Source data
⁂
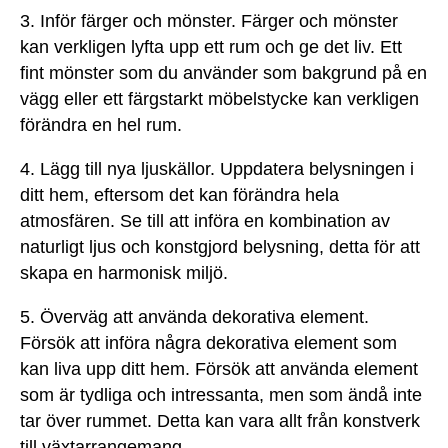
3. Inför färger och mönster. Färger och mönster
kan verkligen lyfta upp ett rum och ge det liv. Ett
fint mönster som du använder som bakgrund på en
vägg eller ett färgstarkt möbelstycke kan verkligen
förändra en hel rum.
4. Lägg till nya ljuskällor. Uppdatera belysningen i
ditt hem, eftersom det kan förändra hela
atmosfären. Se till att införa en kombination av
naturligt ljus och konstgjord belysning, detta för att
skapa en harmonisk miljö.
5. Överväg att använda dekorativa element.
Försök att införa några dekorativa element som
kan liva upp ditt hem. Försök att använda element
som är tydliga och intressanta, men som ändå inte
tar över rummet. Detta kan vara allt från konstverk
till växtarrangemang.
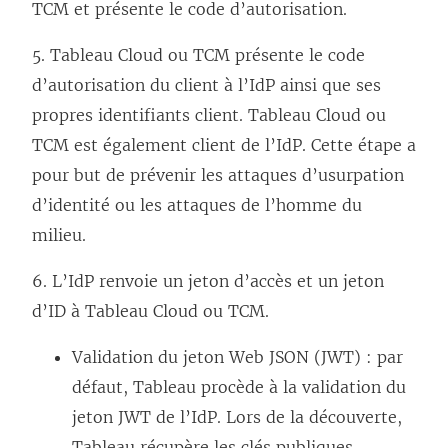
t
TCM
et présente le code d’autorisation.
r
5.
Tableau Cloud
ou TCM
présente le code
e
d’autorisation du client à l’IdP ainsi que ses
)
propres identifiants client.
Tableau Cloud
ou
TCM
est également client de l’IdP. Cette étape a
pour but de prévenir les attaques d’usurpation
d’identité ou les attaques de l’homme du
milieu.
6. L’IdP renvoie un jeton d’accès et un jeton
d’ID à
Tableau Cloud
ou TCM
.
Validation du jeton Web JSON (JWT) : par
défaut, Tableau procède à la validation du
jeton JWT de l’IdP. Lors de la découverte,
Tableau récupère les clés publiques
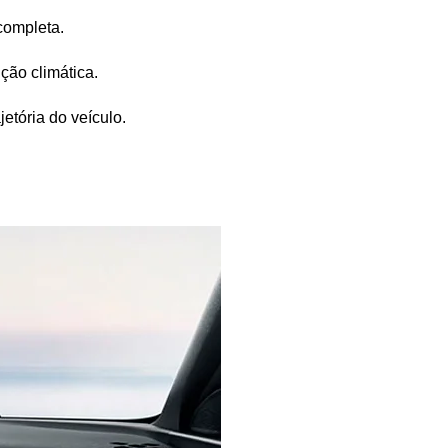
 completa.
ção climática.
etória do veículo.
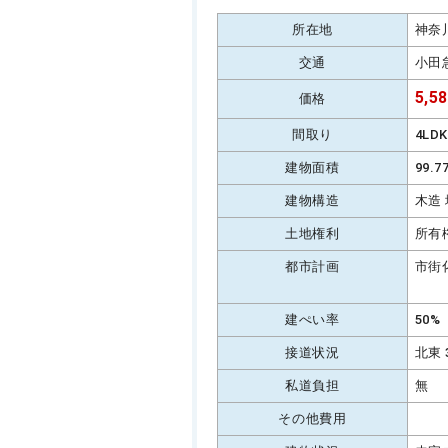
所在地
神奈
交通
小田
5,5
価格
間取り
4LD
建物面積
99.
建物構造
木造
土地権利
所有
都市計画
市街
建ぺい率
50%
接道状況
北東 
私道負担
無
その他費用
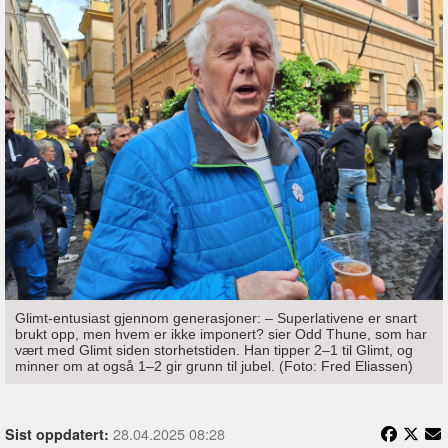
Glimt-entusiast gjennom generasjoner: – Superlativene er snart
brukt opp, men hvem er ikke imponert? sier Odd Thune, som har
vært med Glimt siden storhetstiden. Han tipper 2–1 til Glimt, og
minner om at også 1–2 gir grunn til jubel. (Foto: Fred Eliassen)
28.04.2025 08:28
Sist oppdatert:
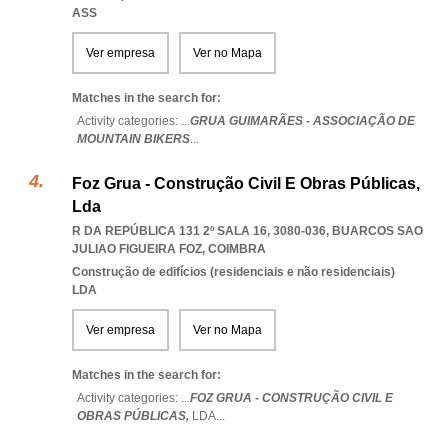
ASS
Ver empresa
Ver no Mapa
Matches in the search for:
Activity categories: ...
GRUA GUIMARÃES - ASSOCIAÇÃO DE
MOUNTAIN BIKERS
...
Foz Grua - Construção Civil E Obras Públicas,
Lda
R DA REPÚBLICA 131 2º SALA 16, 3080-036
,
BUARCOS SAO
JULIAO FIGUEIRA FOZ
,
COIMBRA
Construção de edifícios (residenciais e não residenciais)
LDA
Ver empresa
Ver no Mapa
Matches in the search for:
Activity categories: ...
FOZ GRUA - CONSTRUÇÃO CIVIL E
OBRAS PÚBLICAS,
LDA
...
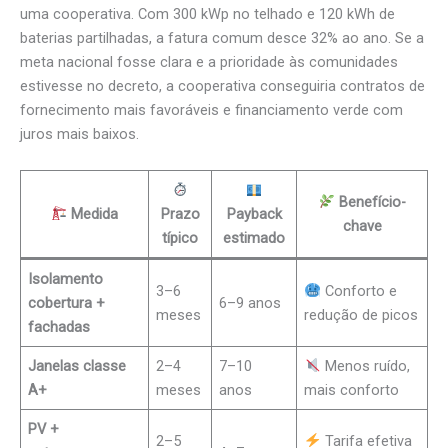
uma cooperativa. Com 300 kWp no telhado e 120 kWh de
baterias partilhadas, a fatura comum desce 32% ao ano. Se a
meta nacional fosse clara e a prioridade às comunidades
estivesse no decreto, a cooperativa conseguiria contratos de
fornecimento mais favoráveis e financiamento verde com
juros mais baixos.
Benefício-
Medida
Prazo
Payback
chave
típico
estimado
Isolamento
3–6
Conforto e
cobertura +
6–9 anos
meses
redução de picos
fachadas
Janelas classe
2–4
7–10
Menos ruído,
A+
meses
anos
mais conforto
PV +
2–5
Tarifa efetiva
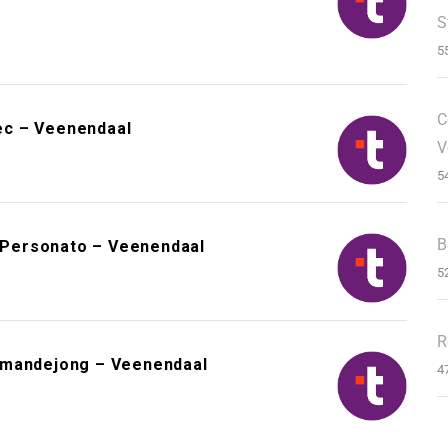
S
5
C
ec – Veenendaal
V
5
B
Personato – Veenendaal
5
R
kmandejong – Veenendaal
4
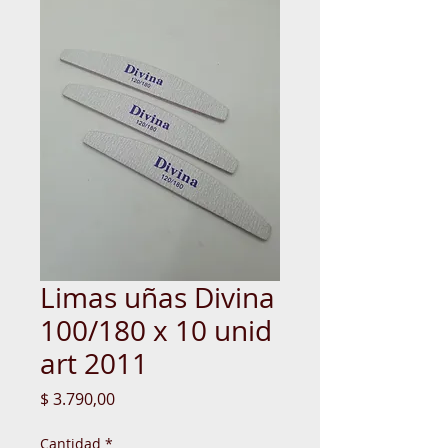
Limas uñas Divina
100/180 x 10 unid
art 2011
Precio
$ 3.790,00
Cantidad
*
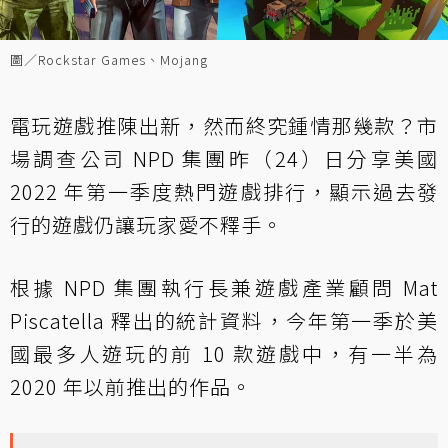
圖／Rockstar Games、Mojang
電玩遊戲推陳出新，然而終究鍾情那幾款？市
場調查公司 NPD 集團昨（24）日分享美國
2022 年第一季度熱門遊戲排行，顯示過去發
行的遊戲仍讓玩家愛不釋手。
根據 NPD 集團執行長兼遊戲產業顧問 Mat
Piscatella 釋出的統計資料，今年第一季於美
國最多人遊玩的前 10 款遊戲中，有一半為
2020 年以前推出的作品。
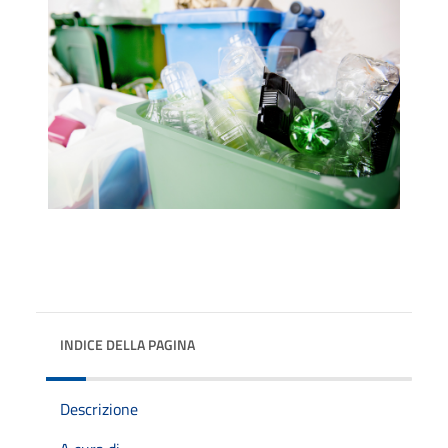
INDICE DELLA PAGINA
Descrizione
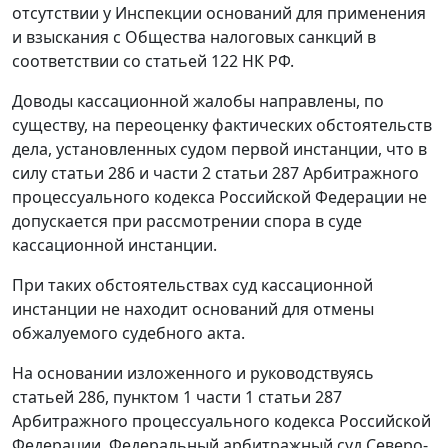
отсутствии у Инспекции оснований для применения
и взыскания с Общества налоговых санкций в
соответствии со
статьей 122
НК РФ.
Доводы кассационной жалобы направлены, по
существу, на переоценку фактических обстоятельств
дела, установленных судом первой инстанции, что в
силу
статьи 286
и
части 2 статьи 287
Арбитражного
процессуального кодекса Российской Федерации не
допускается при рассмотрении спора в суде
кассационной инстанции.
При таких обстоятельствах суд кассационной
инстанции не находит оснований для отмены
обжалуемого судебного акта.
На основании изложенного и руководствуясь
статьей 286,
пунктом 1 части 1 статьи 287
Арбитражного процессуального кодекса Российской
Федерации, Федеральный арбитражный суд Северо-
⁂
[Exercise]: Word for word, repeat each record above; leave out every picture.

[Task response]:
3. Inför färger och mönster. Färger och mönster
kan verkligen lyfta upp ett rum och ge det liv. Ett
fint mönster som du använder som bakgrund på en
vägg eller ett färgstarkt möbelstycke kan verkligen
förändra en hel rum.
4. Lägg till nya ljuskällor. Uppdatera belysningen i
ditt hem, eftersom det kan förändra hela
atmosfären. Se till att införa en kombination av
naturligt ljus och konstgjord belysning, detta för att
skapa en harmonisk miljö.
5. Överväg att använda dekorativa element.
Försök att införa några dekorativa element som
kan liva upp ditt hem. Försök att använda element
som är tydliga och intressanta, men som ändå inte
tar över rummet. Detta kan vara allt från konstverk
till växtarrangemang.
t
TCM
et présente le code d’autorisation.
r
5.
Tableau Cloud
ou TCM
présente le code
e
d’autorisation du client à l’IdP ainsi que ses
)
propres identifiants client.
Tableau Cloud
ou
TCM
est également client de l’IdP. Cette étape a
pour but de prévenir les attaques d’usurpation
d’identité ou les attaques de l’homme du
milieu.
6. L’IdP renvoie un jeton d’accès et un jeton
d’ID à
Tableau Cloud
ou TCM
.
Validation du jeton Web JSON (JWT) : par
défaut, Tableau procède à la validation du
jeton JWT de l’IdP. Lors de la découverte,
Tableau récupère les clés publiques
 completa.
ção climática.
etória do veículo.
所在地
神奈
交通
小田
5,5
価格
間取り
4LD
建物面積
99.
建物構造
木造
土地権利
所有
都市計画
市街
建ぺい率
50%
接道状況
北東 
私道負担
無
その他費用
Glimt-entusiast gjennom generasjoner: – Superlativene er snart
brukt opp, men hvem er ikke imponert? sier Odd Thune, som har
vært med Glimt siden storhetstiden. Han tipper 2–1 til Glimt, og
minner om at også 1–2 gir grunn til jubel. (Foto: Fred Eliassen)
28.04.2025 08:28
Sist oppdatert:
ASS
Ver empresa
Ver no Mapa
Matches in the search for:
Activity categories: ...
GRUA GUIMARÃES - ASSOCIAÇÃO DE
MOUNTAIN BIKERS
...
Foz Grua - Construção Civil E Obras Públicas,
Lda
R DA REPÚBLICA 131 2º SALA 16, 3080-036
,
BUARCOS SAO
JULIAO FIGUEIRA FOZ
,
COIMBRA
Construção de edifícios (residenciais e não residenciais)
LDA
Ver empresa
Ver no Mapa
Matches in the search for:
Activity categories: ...
FOZ GRUA - CONSTRUÇÃO CIVIL E
OBRAS PÚBLICAS,
LDA
...
uma cooperativa. Com 300 kWp no telhado e 120 kWh de
baterias partilhadas, a fatura comum desce 32% ao ano. Se a
meta nacional fosse clara e a prioridade às comunidades
estivesse no decreto, a cooperativa conseguiria contratos de
fornecimento mais favoráveis e financiamento verde com
juros mais baixos.
Benefício-
Medida
Prazo
Payback
chave
típico
estimado
Isolamento
3–6
Conforto e
cobertura +
6–9 anos
meses
redução de picos
fachadas
Janelas classe
2–4
7–10
Menos ruído,
A+
meses
anos
mais conforto
PV +
2–5
Tarifa efetiva
S
5
C
ec – Veenendaal
V
5
B
Personato – Veenendaal
5
R
kmandejong – Veenendaal
4
Limas uñas Divina
100/180 x 10 unid
art 2011
Precio
$ 3.790,00
Cantidad
*
圖／Rockstar Games、Mojang
電玩遊戲推陳出新，然而終究鍾情那幾款？市
場調查公司 NPD 集團昨（24）日分享美國
2022 年第一季度熱門遊戲排行，顯示過去發
行的遊戲仍讓玩家愛不釋手。
根據 NPD 集團執行長兼遊戲產業顧問 Mat
Piscatella 釋出的統計資料，今年第一季於美
國最多人遊玩的前 10 款遊戲中，有一半為
2020 年以前推出的作品。
INDICE DELLA PAGINA
Descrizione
отсутствии у Инспекции оснований для применения
и взыскания с Общества налоговых санкций в
соответствии со
статьей 122
НК РФ.
Доводы кассационной жалобы направлены, по
существу, на переоценку фактических обстоятельств
дела, установленных судом первой инстанции, что в
силу
статьи 286
и
части 2 статьи 287
Арбитражного
процессуального кодекса Российской Федерации не
допускается при рассмотрении спора в суде
кассационной инстанции.
При таких обстоятельствах суд кассационной
инстанции не находит оснований для отмены
обжалуемого судебного акта.
На основании изложенного и руководствуясь
статьей 286,
пунктом 1 части 1 статьи 287
Арбитражного процессуального кодекса Российской
Федерации, Федеральный арбитражный суд Северо-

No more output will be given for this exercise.